**Problem requirements**
Output only the lines from the one holding "objeto con características" to the end of the data below, please, copied exactly.

[Extracted page text data]
______________________________
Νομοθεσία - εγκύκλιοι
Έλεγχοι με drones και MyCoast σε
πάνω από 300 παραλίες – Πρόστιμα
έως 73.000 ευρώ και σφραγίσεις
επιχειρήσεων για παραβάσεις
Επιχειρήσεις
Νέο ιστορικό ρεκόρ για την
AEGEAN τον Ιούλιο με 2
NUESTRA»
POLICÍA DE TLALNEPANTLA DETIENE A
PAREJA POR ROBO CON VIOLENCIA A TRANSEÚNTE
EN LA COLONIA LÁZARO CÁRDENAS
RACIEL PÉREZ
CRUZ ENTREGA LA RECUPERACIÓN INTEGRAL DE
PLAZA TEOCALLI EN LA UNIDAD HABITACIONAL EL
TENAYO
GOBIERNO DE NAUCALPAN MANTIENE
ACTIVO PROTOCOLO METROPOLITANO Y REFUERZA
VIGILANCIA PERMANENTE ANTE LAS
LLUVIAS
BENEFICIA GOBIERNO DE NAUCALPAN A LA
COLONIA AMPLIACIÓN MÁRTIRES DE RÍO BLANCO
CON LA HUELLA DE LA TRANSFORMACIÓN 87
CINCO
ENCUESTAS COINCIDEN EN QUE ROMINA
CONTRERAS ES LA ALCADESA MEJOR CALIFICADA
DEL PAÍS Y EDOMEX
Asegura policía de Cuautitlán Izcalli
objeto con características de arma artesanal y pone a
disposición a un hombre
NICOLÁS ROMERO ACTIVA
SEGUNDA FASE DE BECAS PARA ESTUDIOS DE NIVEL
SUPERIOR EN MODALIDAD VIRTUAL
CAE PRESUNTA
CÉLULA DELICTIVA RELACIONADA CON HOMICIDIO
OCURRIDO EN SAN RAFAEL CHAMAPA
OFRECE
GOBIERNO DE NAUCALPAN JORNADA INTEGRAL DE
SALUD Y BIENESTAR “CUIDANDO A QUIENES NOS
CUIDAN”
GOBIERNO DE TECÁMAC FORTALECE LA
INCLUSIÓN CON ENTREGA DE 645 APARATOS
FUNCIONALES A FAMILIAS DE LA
______________________________
**Solution to this exercise**
objeto con características de arma artesanal y pone a
disposición a un hombre
NICOLÁS ROMERO ACTIVA
SEGUNDA FASE DE BECAS PARA ESTUDIOS DE NIVEL
SUPERIOR EN MODALIDAD VIRTUAL
CAE PRESUNTA
CÉLULA DELICTIVA RELACIONADA CON HOMICIDIO
OCURRIDO EN SAN RAFAEL CHAMAPA
OFRECE
GOBIERNO DE NAUCALPAN JORNADA INTEGRAL DE
SALUD Y BIENESTAR “CUIDANDO A QUIENES NOS
CUIDAN”
GOBIERNO DE TECÁMAC FORTALECE LA
INCLUSIÓN CON ENTREGA DE 645 APARATOS
FUNCIONALES A FAMILIAS DE LA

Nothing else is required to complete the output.